======== Supplied information

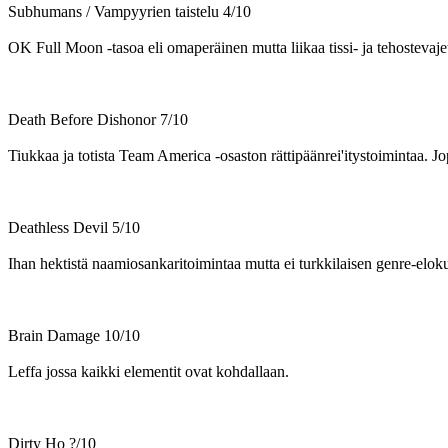
Subhumans / Vampyyrien taistelu 4/10
OK Full Moon ‑tasoa eli omaperäinen mutta liikaa tissi- ja tehostevajett
Death Before Dishonor 7/10
Tiukkaa ja totista Team America ‑osaston rättipäänrei'itystoimintaa. 
Deathless Devil 5/10
Ihan hektistä naamiosankaritoimintaa mutta ei turkkilaisen genre-elo
Brain Damage 10/10
Leffa jossa kaikki elementit ovat kohdallaan.
Dirty Ho ?/10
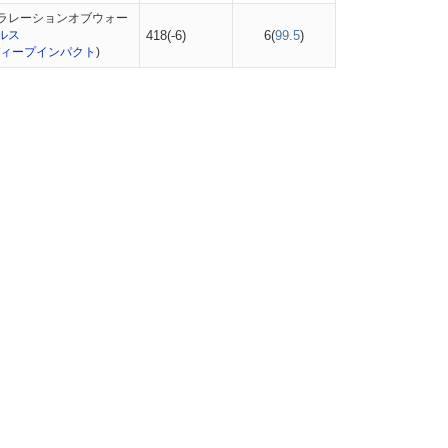
ラレーションオブウォー
ルス
418(-6)
6(
99.5
)
ィープインパクト
)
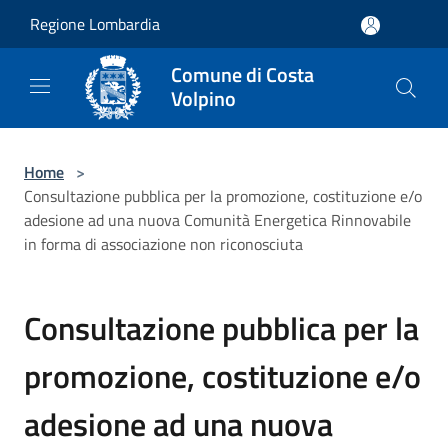
Salta al contenuto principale
Regione Lombardia
Comune di Costa
Volpino
Home
>
Consultazione pubblica per la promozione, costituzione e/o
adesione ad una nuova Comunità Energetica Rinnovabile
in forma di associazione non riconosciuta
Consultazione pubblica per la
promozione, costituzione e/o
adesione ad una nuova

================

§ Task to complete
Read through the lines above and collect those that contain the string "Consultazione".

§ Answer section
Consultazione pubblica per la promozione, costituzione e/o
Consultazione pubblica per la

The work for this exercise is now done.